**Task details**
Filter this data down to the lines that hold "meditação", and copy them.

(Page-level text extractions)
■ ■ ■ ■

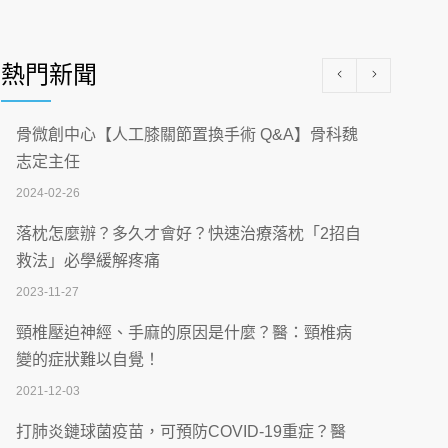
醫學中心級醫療在萬華 西園醫院強化外科能
量
熱門新聞
2026-07-08
沒菸酒也瀕臨洗腎？65歲男靠「這習慣」逆
骨微創中心【人工膝關節置換手術 Q&A】骨科魏
轉腎功能 醫揭3招救命
志定主任
2026-07-08
2024-02-26
體溫飆破41度！醫連收兩例中暑病例：致死
落枕怎麼辦？多久才會好？快速治療落枕「2招自
率達8成
救法」必學緩解疼痛
2026-07-07
2023-11-27
深耕萬華55年 西園醫院回顧發展歷程與智慧
頸椎壓迫神經、手麻的原因是什麼？醫：頸椎病
醫療布局
變的症狀難以自覺！
2026-07-06
2021-12-03
【115年臺北市「防癌保衛戰：健康好禮一手
打肺炎鏈球菌疫苗，可預防COVID-19重症？醫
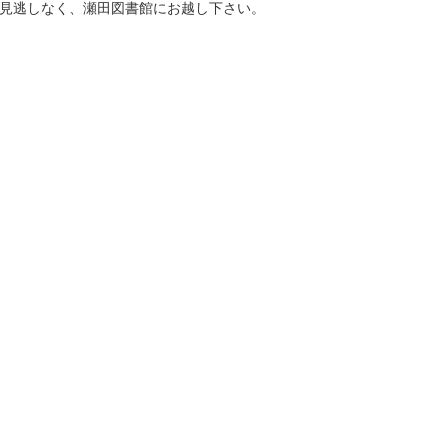
見逃しなく、瀬田図書館にお越し下さい。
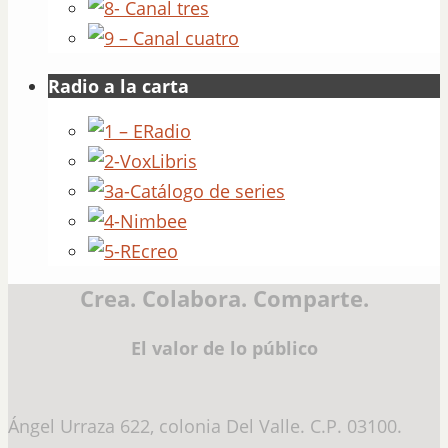
Radio a la carta
Crea. Colabora. Comparte.
El valor de lo público
Ángel Urraza 622, colonia Del Valle. C.P. 03100.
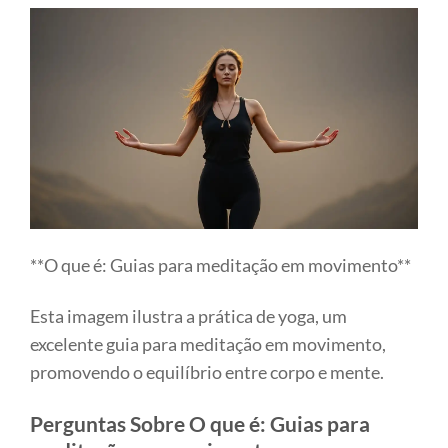
**O que é: Guias para meditação em movimento**
Esta imagem ilustra a prática de yoga, um
excelente guia para meditação em movimento,
promovendo o equilíbrio entre corpo e mente.
Perguntas Sobre O que é: Guias para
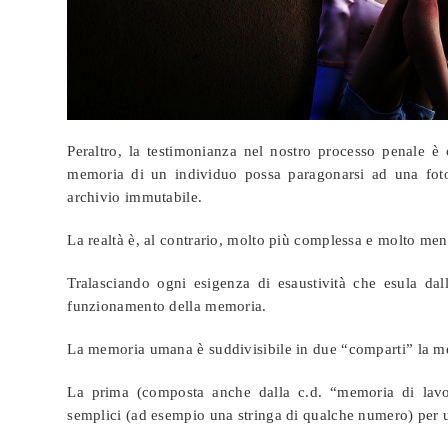
Peraltro, la testimonianza nel nostro processo penale è
memoria di un individuo possa paragonarsi ad una foto
archivio immutabile.
La realtà è, al contrario, molto più complessa e molto men
Tralasciando ogni esigenza di esaustività che esula dal
funzionamento della memoria.
La memoria umana è suddivisibile in due “comparti” la m
La prima (composta anche dalla c.d. “memoria di lavoro
semplici (ad esempio una stringa di qualche numero) per 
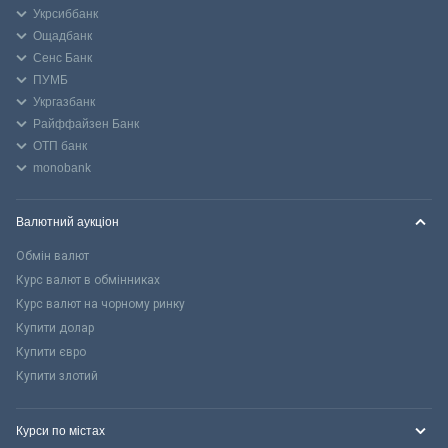
Укрсиббанк
Ощадбанк
Сенс Банк
ПУМБ
Укргазбанк
Райффайзен Банк
ОТП банк
monobank
Валютний аукціон
Обмін валют
Курс валют в обмінниках
Курс валют на чорному ринку
Купити долар
Купити євро
Купити злотий
Курси по містах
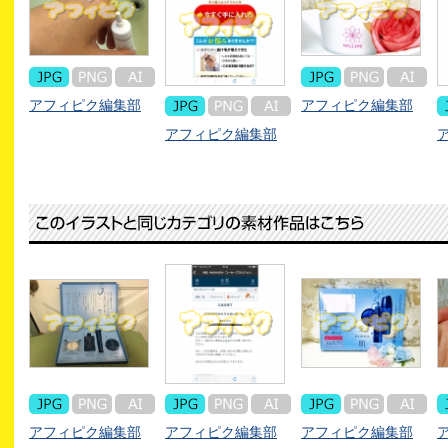
アフィピク編集部
アフィピク編集部
アフィピク編集部
アフィピク編集部
アフィピク編集部
アフィピク編集部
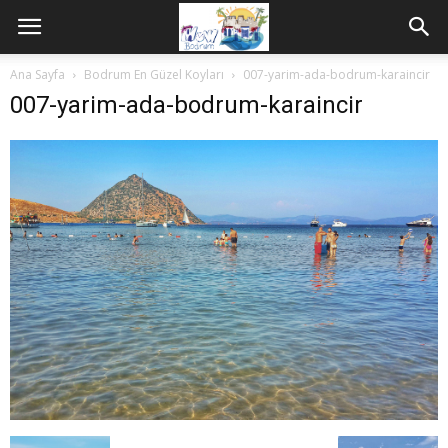
Ana Sayfa
Bodrum En Güzel Koyları
007-yarim-ada-bodrum-karaincir
007-yarim-ada-bodrum-karaincir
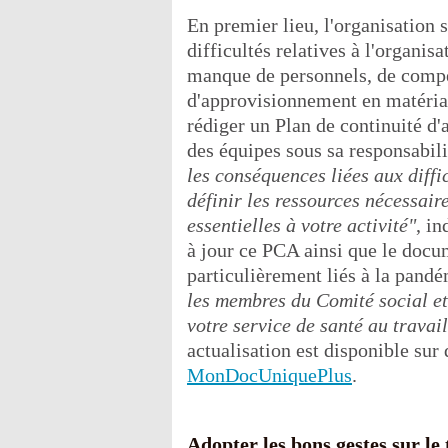
En premier lieu, l'organisation 
difficultés relatives à l'organis
manque de personnels, de compé
d'approvisionnement en matériaux
rédiger un Plan de continuité d'
des équipes sous sa responsabil
les conséquences liées aux diffi
définir les ressources nécessair
essentielles à votre activité"
, i
à jour ce PCA ainsi que le docu
particulièrement liés à la pand
les membres du Comité social et
votre service de santé au travai
actualisation est disponible sur 
MonDocUniquePlus
.
Adopter les bons gestes sur le 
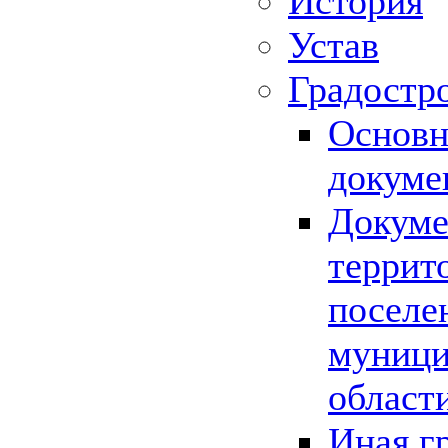
История
Устав
Градостр
Основн
докуме
Докуме
террит
поселе
муници
област
Иная г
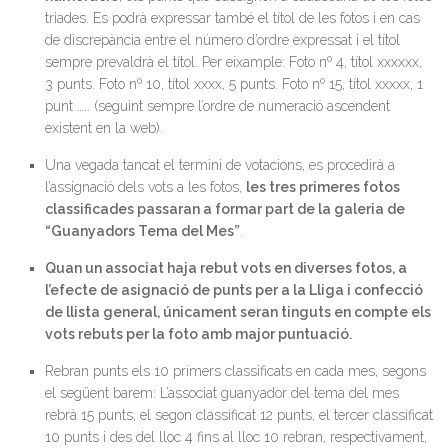
triades. Es podrà expressar també el títol de les fotos i en cas
de discrepància entre el número d’ordre expressat i el títol
sempre prevaldrà el títol. Per eixample: Foto nº 4, títol xxxxxx,
3 punts. Foto nº 10, títol xxxx, 5 punts. Foto nº 15, títol xxxxx, 1
punt ….. (seguint sempre l’ordre de numeració ascendent
existent en la web).
Una vegada tancat el termini de votacions, es procedirà a
l’assignació dels vots a les fotos,
les tres primeres fotos
classificades passaran a formar part de la galeria de
“Guanyadors Tema del Mes”
.
Quan un associat haja rebut vots en diverses fotos, a
l’efecte de asignació de punts per a la Lliga i confecció
de llista general, únicament seran tinguts en compte els
vots rebuts per la foto amb major puntuació.
Rebran punts els 10 primers classificats en cada mes, segons
el següent barem: L’associat guanyador del tema del mes
rebrà 15 punts, el segon classificat 12 punts, el tercer classificat
10 punts i des del lloc 4 fins al lloc 10 rebran, respectivament,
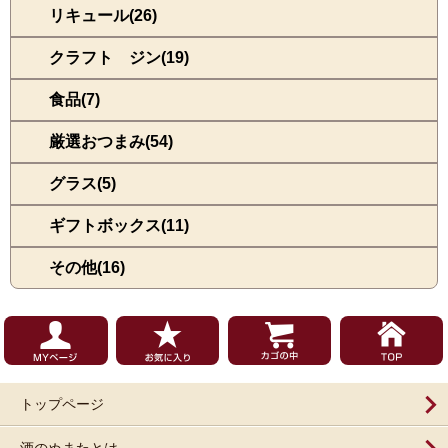
リキュール(26)
クラフト ジン(19)
食品(7)
厳選おつまみ(54)
グラス(5)
ギフトボックス(11)
その他(16)
トップページ
酒のぬまたとは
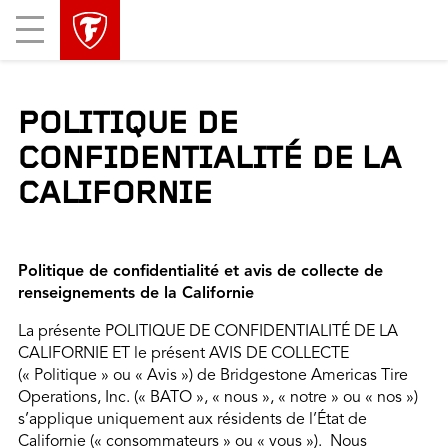
sauter
header
Mobile
la
skipped
Menu
navigation
principale
POLITIQUE DE
CONFIDENTIALITÉ DE LA
CALIFORNIE
Politique de confidentialité et avis de collecte de
renseignements de la Californie
La présente POLITIQUE DE CONFIDENTIALITÉ DE LA
CALIFORNIE ET le présent AVIS DE COLLECTE
(« Politique » ou « Avis ») de Bridgestone Americas Tire
Operations, Inc. (« BATO », « nous », « notre » ou « nos »)
s’applique uniquement aux résidents de l’État de
Californie (« consommateurs » ou « vous »). Nous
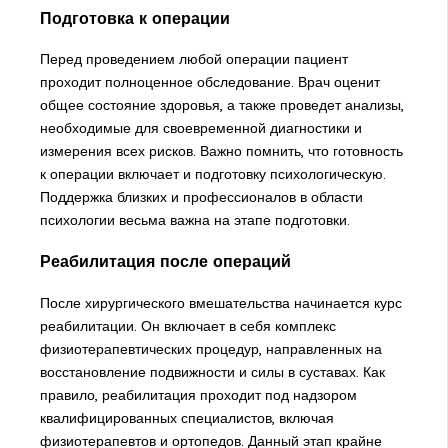
Подготовка к операции
Перед проведением любой операции пациент
проходит полноценное обследование. Врач оценит
общее состояние здоровья, а также проведет анализы,
необходимые для своевременной диагностики и
измерения всех рисков. Важно помнить, что готовность
к операции включает и подготовку психологическую.
Поддержка близких и профессионалов в области
психологии весьма важна на этапе подготовки.
Реабилитация после операций
После хирургического вмешательства начинается курс
реабилитации. Он включает в себя комплекс
физиотерапевтических процедур, направленных на
восстановление подвижности и силы в суставах. Как
правило, реабилитация проходит под надзором
квалифицированных специалистов, включая
физиотерапевтов и ортопедов. Данный этап крайне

■ ■ ■ ■

**Your solution**
**O que é: Guias para meditação em movimento**
excelente guia para meditação em movimento,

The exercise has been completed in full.